* **EXERCISE REQUIREMENTS**:
Output an exact reproduction of the data.

* **INPUT MATERIAL**:
BEGIN
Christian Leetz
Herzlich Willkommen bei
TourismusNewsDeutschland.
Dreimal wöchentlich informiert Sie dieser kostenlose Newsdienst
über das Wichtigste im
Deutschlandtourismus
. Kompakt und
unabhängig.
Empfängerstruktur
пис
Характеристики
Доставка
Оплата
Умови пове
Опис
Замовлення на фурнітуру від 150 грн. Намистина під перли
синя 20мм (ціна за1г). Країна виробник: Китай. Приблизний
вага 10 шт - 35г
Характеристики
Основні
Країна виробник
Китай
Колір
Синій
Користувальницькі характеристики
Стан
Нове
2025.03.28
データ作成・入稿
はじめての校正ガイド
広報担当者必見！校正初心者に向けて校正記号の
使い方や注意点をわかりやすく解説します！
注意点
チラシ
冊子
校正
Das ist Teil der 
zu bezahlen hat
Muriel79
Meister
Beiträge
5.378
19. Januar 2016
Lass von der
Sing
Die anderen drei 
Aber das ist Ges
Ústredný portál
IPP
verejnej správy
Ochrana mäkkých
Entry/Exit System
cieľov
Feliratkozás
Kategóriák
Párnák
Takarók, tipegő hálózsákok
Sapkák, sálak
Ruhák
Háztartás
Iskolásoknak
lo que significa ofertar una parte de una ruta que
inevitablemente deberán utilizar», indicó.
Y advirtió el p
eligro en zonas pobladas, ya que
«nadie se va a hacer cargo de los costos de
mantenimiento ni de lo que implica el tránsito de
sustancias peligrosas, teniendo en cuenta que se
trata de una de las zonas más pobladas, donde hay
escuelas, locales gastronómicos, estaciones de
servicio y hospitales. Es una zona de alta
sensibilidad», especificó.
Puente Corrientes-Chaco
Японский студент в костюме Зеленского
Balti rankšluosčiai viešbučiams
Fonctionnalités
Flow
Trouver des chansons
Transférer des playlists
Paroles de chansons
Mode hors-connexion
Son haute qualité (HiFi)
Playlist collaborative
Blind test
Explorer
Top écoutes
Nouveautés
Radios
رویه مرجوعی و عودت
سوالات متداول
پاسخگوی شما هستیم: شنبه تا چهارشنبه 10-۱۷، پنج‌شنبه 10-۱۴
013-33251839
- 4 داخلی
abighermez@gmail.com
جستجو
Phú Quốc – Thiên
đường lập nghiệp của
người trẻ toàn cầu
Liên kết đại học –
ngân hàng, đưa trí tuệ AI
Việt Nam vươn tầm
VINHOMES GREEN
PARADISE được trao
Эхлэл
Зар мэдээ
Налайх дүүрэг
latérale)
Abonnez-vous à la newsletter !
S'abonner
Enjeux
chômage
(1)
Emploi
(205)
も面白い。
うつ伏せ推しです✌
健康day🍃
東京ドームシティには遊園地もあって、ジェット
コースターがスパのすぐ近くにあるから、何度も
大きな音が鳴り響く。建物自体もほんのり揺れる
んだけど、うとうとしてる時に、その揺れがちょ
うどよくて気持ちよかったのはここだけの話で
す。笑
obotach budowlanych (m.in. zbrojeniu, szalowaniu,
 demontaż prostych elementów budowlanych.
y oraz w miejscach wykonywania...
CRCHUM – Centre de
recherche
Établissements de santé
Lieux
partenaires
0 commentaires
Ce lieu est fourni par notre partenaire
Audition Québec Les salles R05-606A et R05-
END
* **ANSWER BOX**:
Christian Leetz
Herzlich Willkommen bei
TourismusNewsDeutschland.
Dreimal wöchentlich informiert Sie dieser kostenlose Newsdienst
über das Wichtigste im
Deutschlandtourismus
. Kompakt und
unabhängig.
Empfängerstruktur
пис
Характеристики
Доставка
Оплата
Умови пове
Опис
Замовлення на фурнітуру від 150 грн. Намистина під перли
синя 20мм (ціна за1г). Країна виробник: Китай. Приблизний
вага 10 шт - 35г
Характеристики
Основні
Країна виробник
Китай
Колір
Синій
Користувальницькі характеристики
Стан
Нове
2025.03.28
データ作成・入稿
はじめての校正ガイド
広報担当者必見！校正初心者に向けて校正記号の
使い方や注意点をわかりやすく解説します！
注意点
チラシ
冊子
校正
Das ist Teil der 
zu bezahlen hat
Muriel79
Meister
Beiträge
5.378
19. Januar 2016
Lass von der
Sing
Die anderen drei 
Aber das ist Ges
Ústredný portál
IPP
verejnej správy
Ochrana mäkkých
Entry/Exit System
cieľov
Feliratkozás
Kategóriák
Párnák
Takarók, tipegő hálózsákok
Sapkák, sálak
Ruhák
Háztartás
Iskolásoknak
lo que significa ofertar una parte de una ruta que
inevitablemente deberán utilizar», indicó.
Y advirtió el p
eligro en zonas pobladas, ya que
«nadie se va a hacer cargo de los costos de
mantenimiento ni de lo que implica el tránsito de
sustancias peligrosas, teniendo en cuenta que se
trata de una de las zonas más pobladas, donde hay
escuelas, locales gastronómicos, estaciones de
servicio y hospitales. Es una zona de alta
sensibilidad», especificó.
Puente Corrientes-Chaco
Японский студент в костюме Зеленского
Balti rankšluosčiai viešbučiams
Fonctionnalités
Flow
Trouver des chansons
Transférer des playlists
Paroles de chansons
Mode hors-connexion
Son haute qualité (HiFi)
Playlist collaborative
Blind test
Explorer
Top écoutes
Nouveautés
Radios
رویه مرجوعی و عودت
سوالات متداول
پاسخگوی شما هستیم: شنبه تا چهارشنبه 10-۱۷، پنج‌شنبه 10-۱۴
013-33251839
- 4 داخلی
abighermez@gmail.com
جستجو
Phú Quốc – Thiên
đường lập nghiệp của
người trẻ toàn cầu
Liên kết đại học –
ngân hàng, đưa trí tuệ AI
Việt Nam vươn tầm
VINHOMES GREEN
PARADISE được trao
Эхлэл
Зар мэдээ
Налайх дүүрэг
latérale)
Abonnez-vous à la newsletter !
S'abonner
Enjeux
chômage
(1)
Emploi
(205)
も面白い。
うつ伏せ推しです✌
健康day🍃
東京ドームシティには遊園地もあって、ジェット
コースターがスパのすぐ近くにあるから、何度も
大きな音が鳴り響く。建物自体もほんのり揺れる
んだけど、うとうとしてる時に、その揺れがちょ
うどよくて気持ちよかったのはここだけの話で
す。笑
obotach budowlanych (m.in. zbrojeniu, szalowaniu,
 demontaż prostych elementów budowlanych.
y oraz w miejscach wykonywania...
CRCHUM – Centre de
recherche
Établissements de santé
Lieux
partenaires
0 commentaires
Ce lieu est fourni par notre partenaire
Audition Québec Les salles R05-606A et R05-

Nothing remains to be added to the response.